* **Recorded data**:
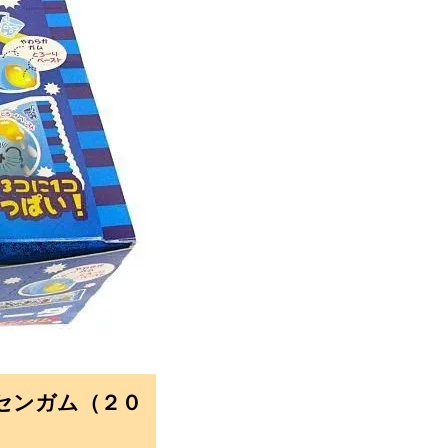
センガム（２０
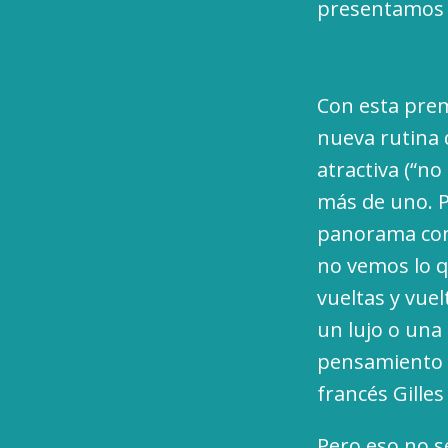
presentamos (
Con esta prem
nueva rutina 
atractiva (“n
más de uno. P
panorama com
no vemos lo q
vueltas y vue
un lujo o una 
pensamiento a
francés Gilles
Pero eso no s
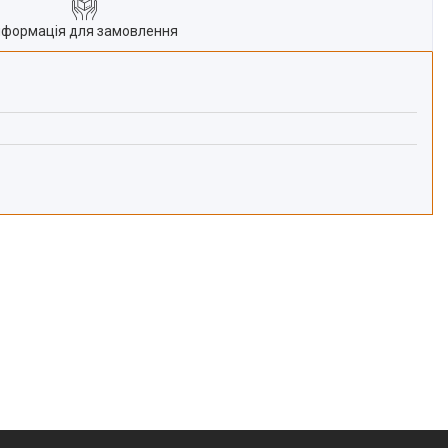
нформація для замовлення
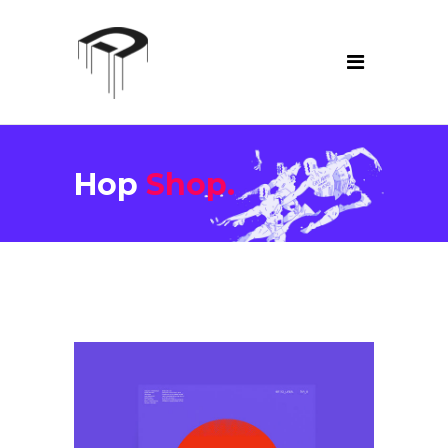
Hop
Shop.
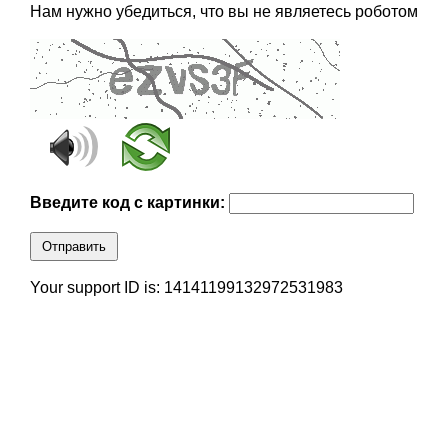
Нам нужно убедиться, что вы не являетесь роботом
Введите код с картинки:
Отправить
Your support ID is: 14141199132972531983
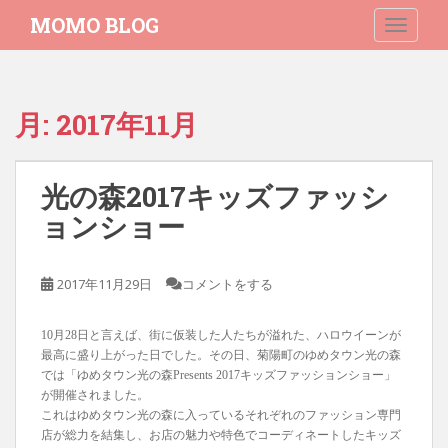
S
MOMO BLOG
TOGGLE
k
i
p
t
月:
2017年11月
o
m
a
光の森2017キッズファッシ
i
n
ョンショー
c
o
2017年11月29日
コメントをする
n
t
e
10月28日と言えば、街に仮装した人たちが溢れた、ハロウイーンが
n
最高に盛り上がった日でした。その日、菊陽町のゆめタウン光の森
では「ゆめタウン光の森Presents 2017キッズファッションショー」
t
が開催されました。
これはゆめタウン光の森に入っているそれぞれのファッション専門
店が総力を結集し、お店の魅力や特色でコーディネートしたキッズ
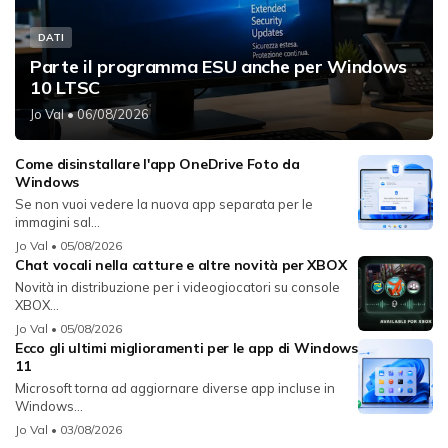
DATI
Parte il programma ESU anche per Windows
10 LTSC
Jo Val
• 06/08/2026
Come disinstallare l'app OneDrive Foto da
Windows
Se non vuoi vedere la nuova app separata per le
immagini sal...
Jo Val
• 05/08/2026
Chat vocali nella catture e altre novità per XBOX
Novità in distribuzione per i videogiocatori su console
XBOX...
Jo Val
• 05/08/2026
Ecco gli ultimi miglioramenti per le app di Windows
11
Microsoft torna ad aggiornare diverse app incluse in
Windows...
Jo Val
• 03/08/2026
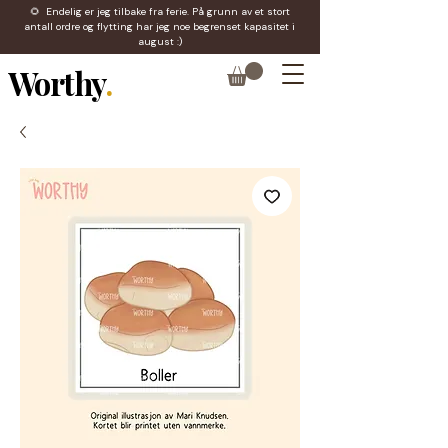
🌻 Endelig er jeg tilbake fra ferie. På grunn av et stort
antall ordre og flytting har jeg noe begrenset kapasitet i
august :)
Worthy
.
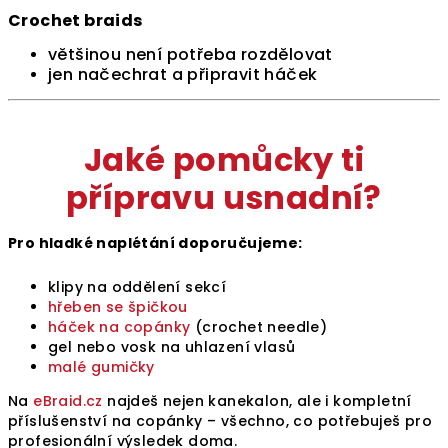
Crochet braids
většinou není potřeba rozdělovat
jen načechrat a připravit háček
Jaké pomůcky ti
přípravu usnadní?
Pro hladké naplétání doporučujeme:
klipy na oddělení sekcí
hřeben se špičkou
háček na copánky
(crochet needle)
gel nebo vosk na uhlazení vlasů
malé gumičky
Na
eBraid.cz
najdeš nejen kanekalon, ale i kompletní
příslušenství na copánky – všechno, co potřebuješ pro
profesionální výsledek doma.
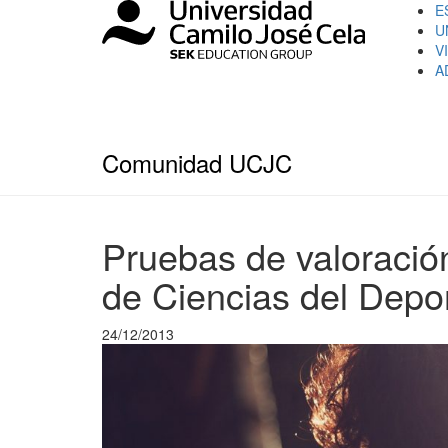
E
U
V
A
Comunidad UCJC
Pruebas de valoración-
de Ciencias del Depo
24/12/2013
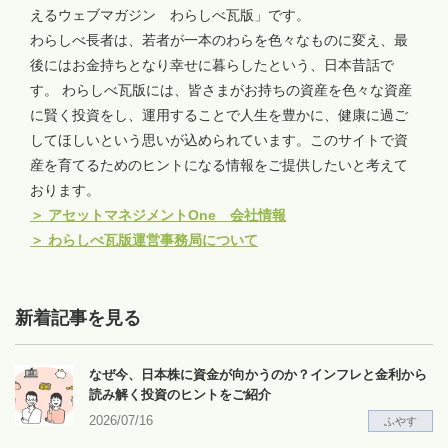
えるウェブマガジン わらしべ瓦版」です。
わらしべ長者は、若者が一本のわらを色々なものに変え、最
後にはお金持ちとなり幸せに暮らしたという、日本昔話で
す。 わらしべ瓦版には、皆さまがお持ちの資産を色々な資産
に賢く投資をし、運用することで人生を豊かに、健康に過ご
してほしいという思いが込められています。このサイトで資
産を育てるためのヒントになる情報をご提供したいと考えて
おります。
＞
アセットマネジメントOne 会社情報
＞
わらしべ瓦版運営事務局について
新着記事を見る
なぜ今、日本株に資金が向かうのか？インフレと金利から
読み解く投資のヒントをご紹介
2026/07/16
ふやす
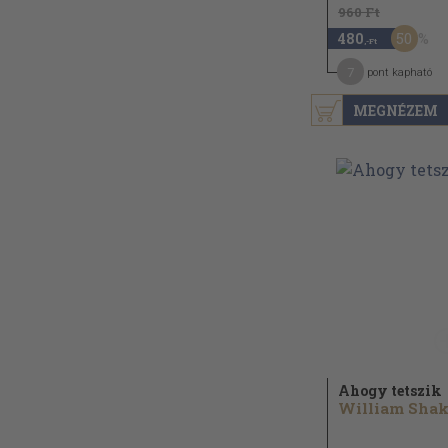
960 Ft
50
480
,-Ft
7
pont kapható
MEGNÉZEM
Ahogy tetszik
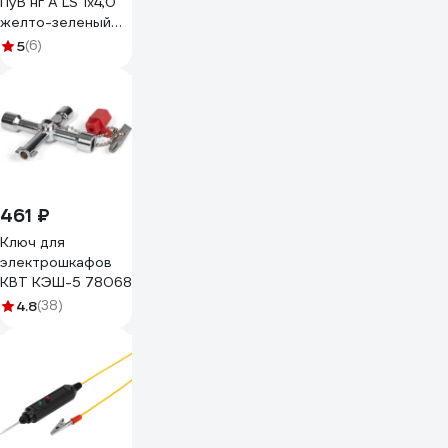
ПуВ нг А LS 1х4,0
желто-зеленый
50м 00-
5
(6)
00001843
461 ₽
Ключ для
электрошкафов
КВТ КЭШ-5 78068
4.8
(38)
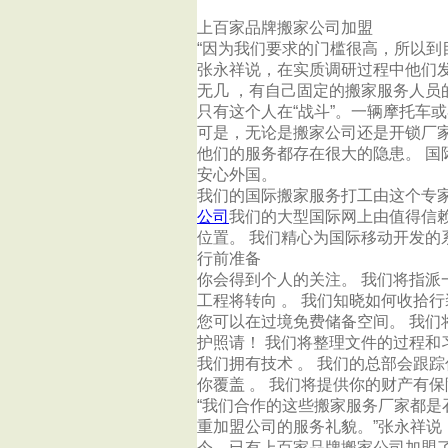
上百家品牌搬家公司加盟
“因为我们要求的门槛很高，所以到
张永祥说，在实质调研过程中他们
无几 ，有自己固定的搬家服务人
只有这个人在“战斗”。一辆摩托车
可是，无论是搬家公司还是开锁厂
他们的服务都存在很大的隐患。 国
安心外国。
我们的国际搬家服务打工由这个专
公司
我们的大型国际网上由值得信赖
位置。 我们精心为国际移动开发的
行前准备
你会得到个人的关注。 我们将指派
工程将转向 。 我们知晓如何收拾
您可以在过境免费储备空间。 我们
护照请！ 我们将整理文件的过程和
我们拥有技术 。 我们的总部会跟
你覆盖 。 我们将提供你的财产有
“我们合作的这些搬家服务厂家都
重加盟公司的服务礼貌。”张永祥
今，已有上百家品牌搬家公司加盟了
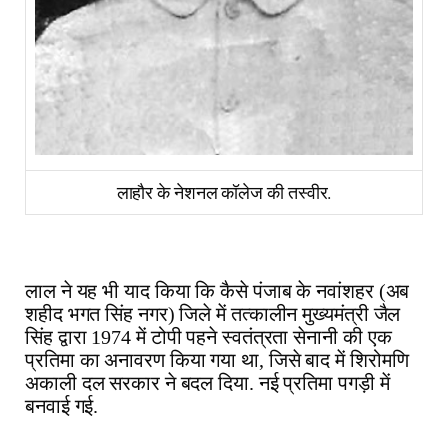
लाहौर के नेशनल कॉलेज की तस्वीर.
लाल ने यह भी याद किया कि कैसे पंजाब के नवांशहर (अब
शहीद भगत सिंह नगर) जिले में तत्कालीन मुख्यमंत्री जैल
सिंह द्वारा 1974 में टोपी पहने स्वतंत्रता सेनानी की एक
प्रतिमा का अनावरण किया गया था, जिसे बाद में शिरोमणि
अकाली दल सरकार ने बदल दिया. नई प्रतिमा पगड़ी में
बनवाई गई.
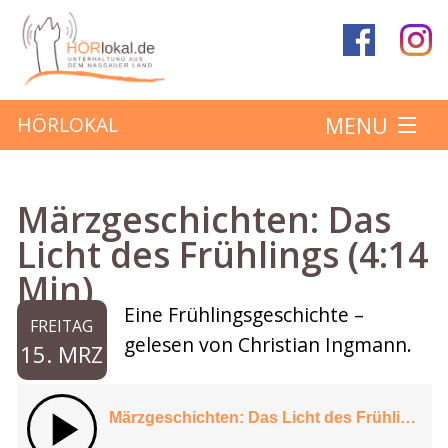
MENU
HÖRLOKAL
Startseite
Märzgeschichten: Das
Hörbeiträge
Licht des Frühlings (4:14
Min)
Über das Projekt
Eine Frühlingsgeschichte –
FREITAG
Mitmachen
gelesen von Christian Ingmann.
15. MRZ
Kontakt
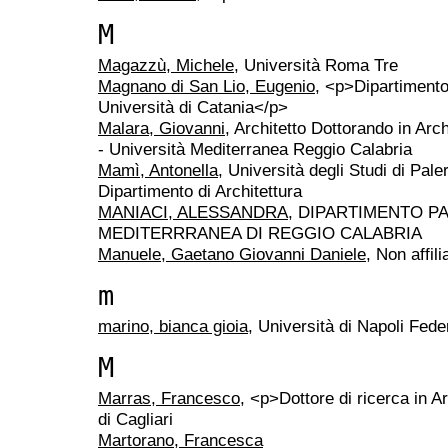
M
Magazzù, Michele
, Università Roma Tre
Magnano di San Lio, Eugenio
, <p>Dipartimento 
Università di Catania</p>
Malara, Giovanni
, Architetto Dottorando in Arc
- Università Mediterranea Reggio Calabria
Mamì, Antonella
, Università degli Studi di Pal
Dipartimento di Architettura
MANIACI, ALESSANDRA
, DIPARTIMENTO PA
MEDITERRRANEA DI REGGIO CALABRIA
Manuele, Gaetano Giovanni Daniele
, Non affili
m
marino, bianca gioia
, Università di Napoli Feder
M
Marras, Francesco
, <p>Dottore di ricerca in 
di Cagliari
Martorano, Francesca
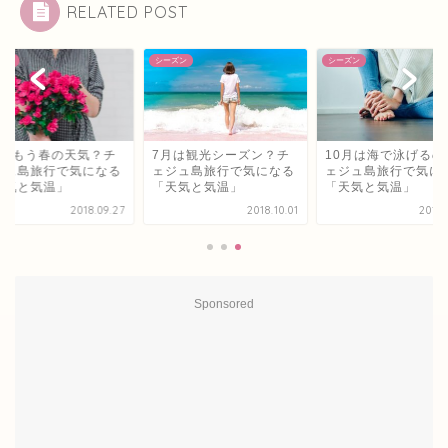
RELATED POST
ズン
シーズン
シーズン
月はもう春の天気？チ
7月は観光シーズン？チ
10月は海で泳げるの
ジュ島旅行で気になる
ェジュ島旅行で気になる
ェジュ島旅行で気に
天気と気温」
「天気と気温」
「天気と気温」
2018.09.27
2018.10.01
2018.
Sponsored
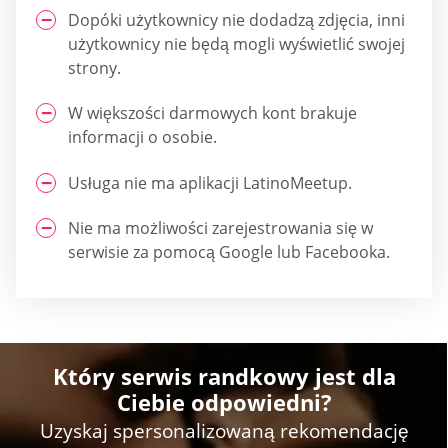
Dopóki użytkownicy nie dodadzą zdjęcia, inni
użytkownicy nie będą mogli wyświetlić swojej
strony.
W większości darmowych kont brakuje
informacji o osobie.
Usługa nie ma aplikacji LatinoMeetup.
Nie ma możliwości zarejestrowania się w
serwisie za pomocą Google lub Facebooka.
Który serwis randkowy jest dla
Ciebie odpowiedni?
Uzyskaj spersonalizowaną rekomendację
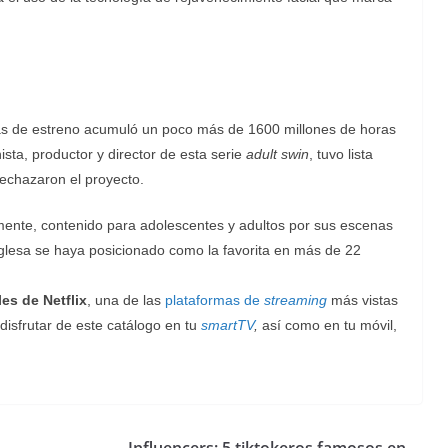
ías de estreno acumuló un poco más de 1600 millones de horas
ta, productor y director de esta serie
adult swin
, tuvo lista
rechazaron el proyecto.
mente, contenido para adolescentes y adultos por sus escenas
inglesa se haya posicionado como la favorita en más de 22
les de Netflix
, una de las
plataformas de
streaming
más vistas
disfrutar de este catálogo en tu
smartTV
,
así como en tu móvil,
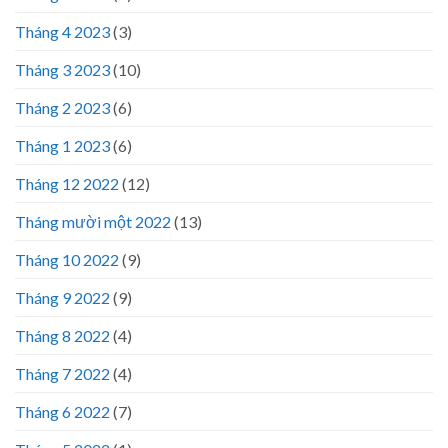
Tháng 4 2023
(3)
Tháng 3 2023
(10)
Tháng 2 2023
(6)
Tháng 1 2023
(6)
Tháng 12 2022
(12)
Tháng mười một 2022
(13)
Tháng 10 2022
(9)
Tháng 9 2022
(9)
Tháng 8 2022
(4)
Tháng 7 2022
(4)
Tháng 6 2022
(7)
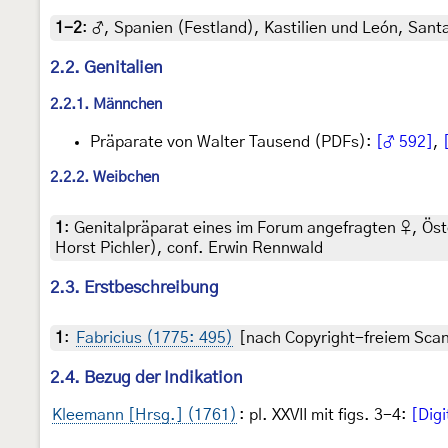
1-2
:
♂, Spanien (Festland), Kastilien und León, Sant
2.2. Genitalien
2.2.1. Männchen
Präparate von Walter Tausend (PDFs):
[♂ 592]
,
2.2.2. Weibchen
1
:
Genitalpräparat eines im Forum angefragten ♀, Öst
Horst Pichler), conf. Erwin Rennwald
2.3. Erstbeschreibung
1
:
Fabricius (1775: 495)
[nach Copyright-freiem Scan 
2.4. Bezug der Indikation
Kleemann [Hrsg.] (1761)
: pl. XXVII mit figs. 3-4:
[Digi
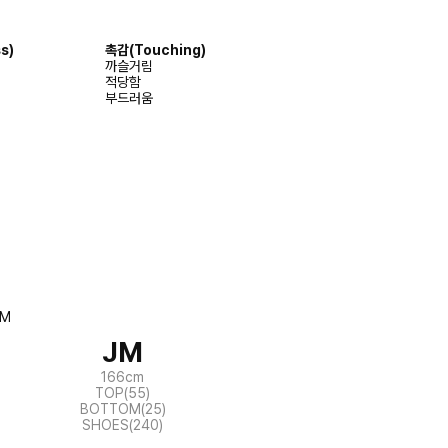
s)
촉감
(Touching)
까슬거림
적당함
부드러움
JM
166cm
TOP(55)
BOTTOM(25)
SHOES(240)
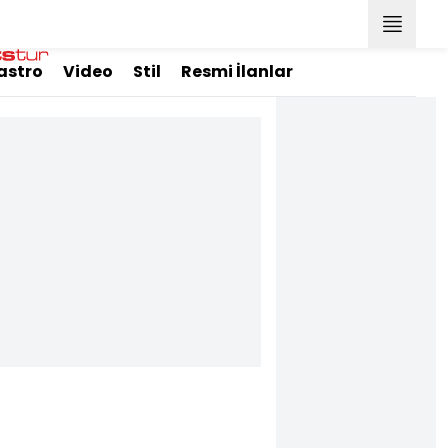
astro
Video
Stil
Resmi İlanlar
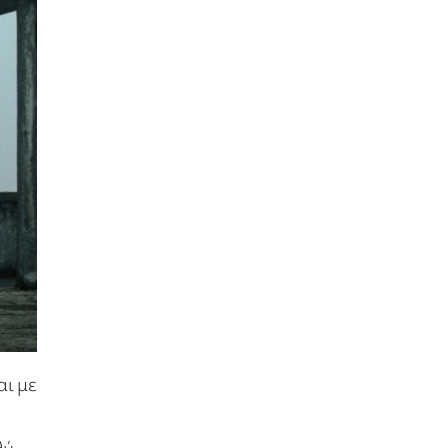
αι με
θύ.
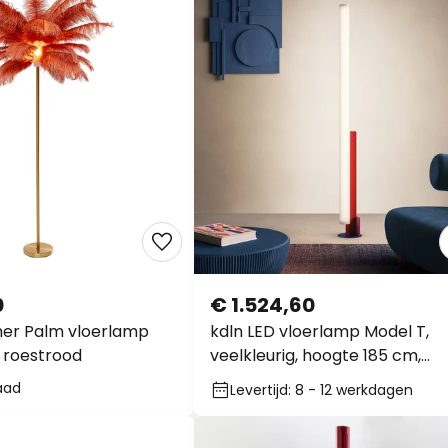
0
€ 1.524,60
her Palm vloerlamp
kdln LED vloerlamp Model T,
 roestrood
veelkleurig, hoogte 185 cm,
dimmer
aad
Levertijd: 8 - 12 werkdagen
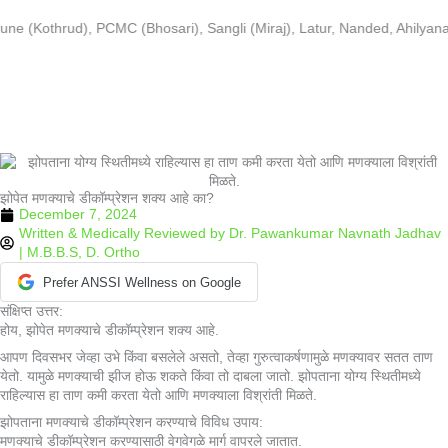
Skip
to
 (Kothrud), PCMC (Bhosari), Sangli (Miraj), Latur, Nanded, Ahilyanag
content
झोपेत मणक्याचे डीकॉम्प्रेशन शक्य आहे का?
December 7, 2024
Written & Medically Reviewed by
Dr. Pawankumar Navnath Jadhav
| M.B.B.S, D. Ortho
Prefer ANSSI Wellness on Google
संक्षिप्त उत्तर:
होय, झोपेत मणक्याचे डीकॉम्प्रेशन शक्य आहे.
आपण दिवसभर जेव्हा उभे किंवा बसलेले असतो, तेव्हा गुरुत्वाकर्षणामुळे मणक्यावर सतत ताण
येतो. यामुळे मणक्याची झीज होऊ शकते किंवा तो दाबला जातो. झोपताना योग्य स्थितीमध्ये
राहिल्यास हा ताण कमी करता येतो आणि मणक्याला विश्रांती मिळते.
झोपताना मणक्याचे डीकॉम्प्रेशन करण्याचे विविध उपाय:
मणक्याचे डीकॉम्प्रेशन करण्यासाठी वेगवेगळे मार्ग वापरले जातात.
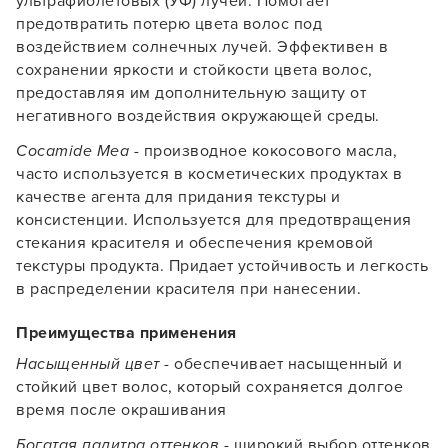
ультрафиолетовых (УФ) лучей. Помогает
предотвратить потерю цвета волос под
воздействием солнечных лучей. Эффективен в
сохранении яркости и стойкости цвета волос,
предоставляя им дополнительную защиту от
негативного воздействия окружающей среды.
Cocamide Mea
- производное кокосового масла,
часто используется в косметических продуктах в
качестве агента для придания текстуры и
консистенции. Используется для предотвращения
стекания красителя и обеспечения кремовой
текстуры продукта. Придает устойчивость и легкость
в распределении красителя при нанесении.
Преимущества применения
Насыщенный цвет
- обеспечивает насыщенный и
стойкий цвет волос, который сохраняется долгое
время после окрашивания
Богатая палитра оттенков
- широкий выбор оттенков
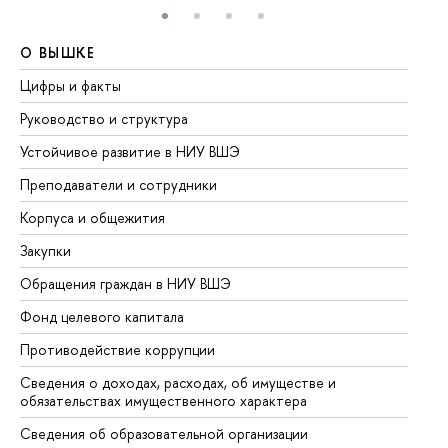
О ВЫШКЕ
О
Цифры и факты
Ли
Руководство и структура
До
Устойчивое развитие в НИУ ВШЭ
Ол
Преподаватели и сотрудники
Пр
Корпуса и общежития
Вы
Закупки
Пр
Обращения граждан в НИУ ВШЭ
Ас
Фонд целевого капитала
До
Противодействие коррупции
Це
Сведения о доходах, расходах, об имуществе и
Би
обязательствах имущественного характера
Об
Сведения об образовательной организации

* **Task objective**:
Starting at the line above that contains "mente, contenido para", transcribe every line exactly through the line that contains "воздействием солнечных лучей. Эффективен в", including that last one, and skip the pictures.

* **Response area**:
mente, contenido para adolescentes y adultos por sus escenas
inglesa se haya posicionado como la favorita en más de 22
les de Netflix
, una de las
plataformas de
streaming
más vistas
disfrutar de este catálogo en tu
smartTV
,
así como en tu móvil,
Tháng 4 2023
(3)
Tháng 3 2023
(10)
Tháng 2 2023
(6)
Tháng 1 2023
(6)
Tháng 12 2022
(12)
Tháng mười một 2022
(13)
Tháng 10 2022
(9)
Tháng 9 2022
(9)
Tháng 8 2022
(4)
Tháng 7 2022
(4)
Tháng 6 2022
(7)
1-2
:
♂, Spanien (Festland), Kastilien und León, Sant
2.2. Genitalien
2.2.1. Männchen
Präparate von Walter Tausend (PDFs):
[♂ 592]
,
2.2.2. Weibchen
1
:
Genitalpräparat eines im Forum angefragten ♀, Öst
Horst Pichler), conf. Erwin Rennwald
2.3. Erstbeschreibung
1
:
Fabricius (1775: 495)
[nach Copyright-freiem Scan 
2.4. Bezug der Indikation
Kleemann [Hrsg.] (1761)
: pl. XXVII mit figs. 3-4:
[Digi
s)
촉감
(Touching)
까슬거림
적당함
부드러움
JM
166cm
TOP(55)
BOTTOM(25)
SHOES(240)
astro
Video
Stil
Resmi İlanlar
αι με
θύ.
0
€ 1.524,60
her Palm vloerlamp
kdln LED vloerlamp Model T,
 roestrood
veelkleurig, hoogte 185 cm,
dimmer
aad
Levertijd: 8 - 12 werkdagen
Skip
to
 (Kothrud), PCMC (Bhosari), Sangli (Miraj), Latur, Nanded, Ahilyanag
content
झोपेत मणक्याचे डीकॉम्प्रेशन शक्य आहे का?
December 7, 2024
Written & Medically Reviewed by
Dr. Pawankumar Navnath Jadhav
| M.B.B.S, D. Ortho
Prefer ANSSI Wellness on Google
संक्षिप्त उत्तर:
होय, झोपेत मणक्याचे डीकॉम्प्रेशन शक्य आहे.
आपण दिवसभर जेव्हा उभे किंवा बसलेले असतो, तेव्हा गुरुत्वाकर्षणामुळे मणक्यावर सतत ताण
येतो. यामुळे मणक्याची झीज होऊ शकते किंवा तो दाबला जातो. झोपताना योग्य स्थितीमध्ये
राहिल्यास हा ताण कमी करता येतो आणि मणक्याला विश्रांती मिळते.
झोपताना मणक्याचे डीकॉम्प्रेशन करण्याचे विविध उपाय:
मणक्याचे डीकॉम्प्रेशन करण्यासाठी वेगवेगळे मार्ग वापरले जातात.
ультрафиолетовых (УФ) лучей. Помогает
предотвратить потерю цвета волос под
воздействием солнечных лучей. Эффективен в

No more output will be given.